ASSIGNMENT »
Some lines in the listing hold the word "unserer". Return each of them.

SUPPLIED MATERIAL »
##########

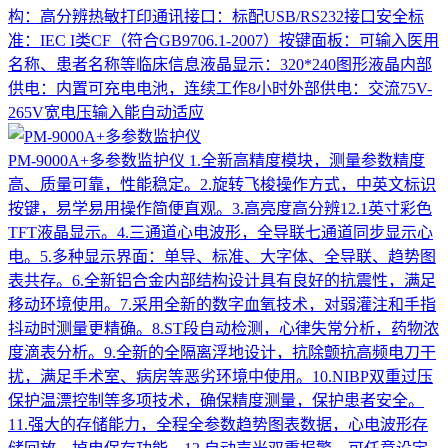
构：高分辨热敏打印通讯接口：标配USB/RS232接口安全标
准：IEC I类CF（符合GB9706.1-2007）按键面板：可输入医用
名称、患者名称等临床信息液晶显示：320*240图形液晶内部
供电：内置可充电电池，连续工作8小时外部供电：交流75V-
265V宽电压输入能自动适应
PM-9000A+多参数监护仪
1.全新高精度模块，测量参数精度
高、质量可靠，性能稳定。2.旋转飞梭操作方式，中英文标识
按键，易学易用操作简便直观。3.高亮度高分辨12.1英寸彩色
TFT液晶显示。4.三通道心电波形，全导联七通道同步显示心
电。5.多种显示界面：单导、标准、大字体、全导联、趋势图
表共存。6.全新铝合金内部结构设计具有良好的抗震性，满足
移动环境使用。7.采用全新的数字血氧技术，对弱灌注和手指
抖动时测量更精确。8.ST段自动检测，心律失常分析，药物浓
度滴表分析。9.全新的全隔离浮地设计，抗除颤抗高频电刀干
扰，满足手术室、病房等恶劣环境中使用。10.NIBP双重过压
保护温漂控制等多项技术，确保精度测量，保护患者安全。
11.强大的存储能力，全程全参数趋势图表数据，心电波形存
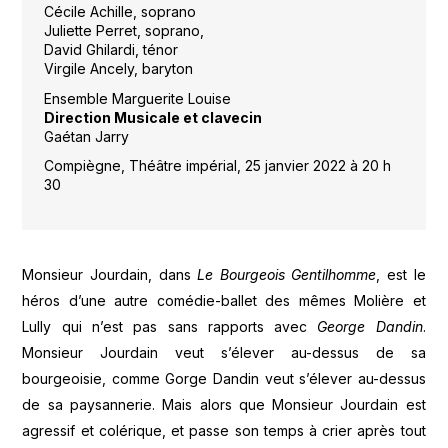
Cécile Achille, soprano
Juliette Perret, soprano,
David Ghilardi, ténor
Virgile Ancely, baryton
Ensemble Marguerite Louise
Direction Musicale et clavecin
Gaétan Jarry
Compiègne, Théâtre impérial, 25 janvier 2022 à 20 h
30
Monsieur Jourdain, dans
Le Bourgeois Gentilhomme
, est le
héros d’une autre comédie-ballet des mêmes Molière et
Lully qui n’est pas sans rapports avec
George Dandin
.
Monsieur Jourdain veut s’élever au-dessus de sa
bourgeoisie, comme Gorge Dandin veut s’élever au-dessus
de sa paysannerie. Mais alors que Monsieur Jourdain est
agressif et colérique, et passe son temps à crier après tout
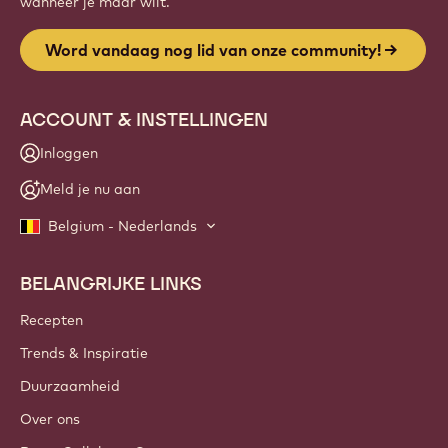
wanneer je maar wilt.
Word vandaag nog lid van onze community!
ACCOUNT & INSTELLINGEN
Inloggen
Meld je nu aan
Belgium - Nederlands
BELANGRIJKE LINKS
Footer
Callebaut
Recepten
Trends & Inspiratie
Duurzaamheid
Over ons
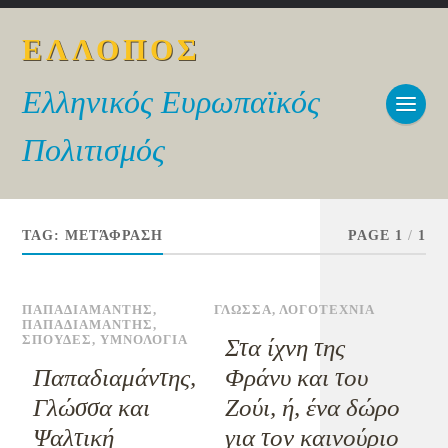
ΕΛΛΟΠΟΣ
Ελληνικός Ευρωπαϊκός
Πολιτισμός
TAG:
ΜΕΤΆΦΡΑΣΗ
PAGE 1
/
1
ΠΑΠΑΔΙΑΜΑΝΤΗΣ
,
ΓΛΩΣΣΑ
,
ΛΟΓΟΤΕΧΝΙΑ
ΠΑΠΑΔΙΑΜΑΝΤΗΣ
,
ΣΠΟΥΔΕΣ
,
ΥΜΝΟΛΟΓΙΑ
Στα ίχνη της
Παπαδιαμάντης,
Φράνυ και του
Γλώσσα και
Ζούι, ή, ένα δώρο
Ψαλτική
για τον καινούριο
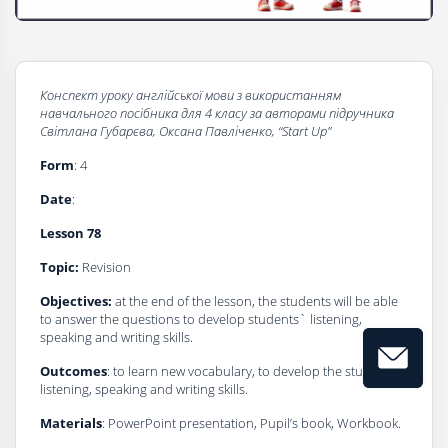
Конспект уроку англійської мови з використанням
навчального посібника для 4 класу за авторами підручника
Світлана Губарєва, Оксана Павліченко, “
Start Up
”
Form
: 4
Dаte
:
Lesson 78
Topic:
Revision
Objectives:
at the end of the lesson, the students will be able
to answer the questions to develop students` listening,
speaking and writing skills.
Outcomes
: to learn new vocabulary, to develop the students’
listening, speaking and writing skills.
Materials
: PowerPoint presentation, Pupil’s book, Workbook.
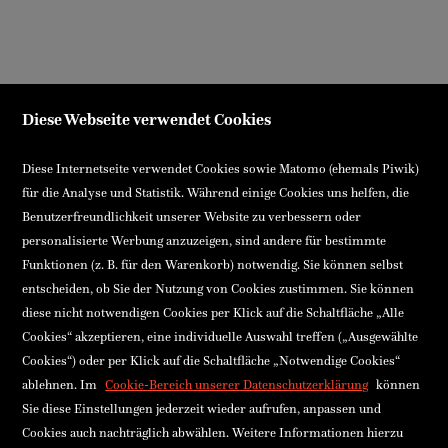
Diese Webseite verwendet Cookies
Diese Internetseite verwendet Cookies sowie Matomo (ehemals Piwik)
für die Analyse und Statistik. Während einige Cookies uns helfen, die
Benutzerfreundlichkeit unserer Website zu verbessern oder
personalisierte Werbung anzuzeigen, sind andere für bestimmte
Funktionen (z. B. für den Warenkorb) notwendig. Sie können selbst
entscheiden, ob Sie der Nutzung von Cookies zustimmen. Sie können
diese nicht notwendigen Cookies per Klick auf die Schaltfläche „Alle
Cookies“ akzeptieren, eine individuelle Auswahl treffen („Ausgewählte
Cookies“) oder per Klick auf die Schaltfläche „Notwendige Cookies“
ablehnen. Im
Cookie-Bereich unserer Datenschutzerklärung
können
Sie diese Einstellungen jederzeit wieder aufrufen, anpassen und
Cookies auch nachträglich abwählen. Weitere Informationen hierzu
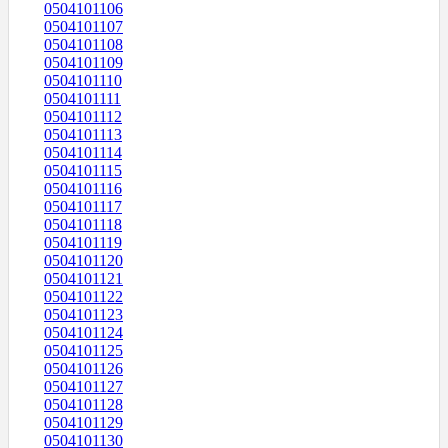
0504101106
0504101107
0504101108
0504101109
0504101110
0504101111
0504101112
0504101113
0504101114
0504101115
0504101116
0504101117
0504101118
0504101119
0504101120
0504101121
0504101122
0504101123
0504101124
0504101125
0504101126
0504101127
0504101128
0504101129
0504101130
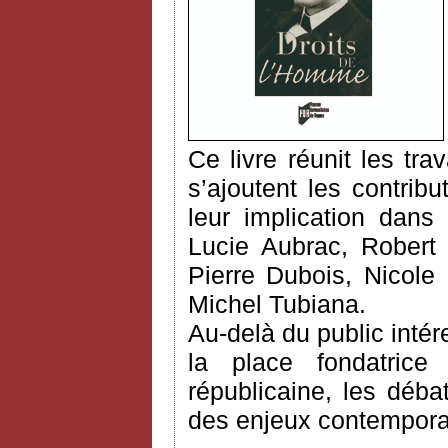
Ce livre réunit les tr
s’ajoutent les contrib
leur implication dans 
Lucie Aubrac, Robert 
Pierre Dubois, Nicole
Michel Tubiana.
Au-delà du public intére
la place fondatrice
républicaine, les déba
des enjeux contemporai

##########

RESPONSE »
Benutzerfreundlichkeit unserer Website zu verbessern oder
Cookie-Bereich unserer Datenschutzerklärung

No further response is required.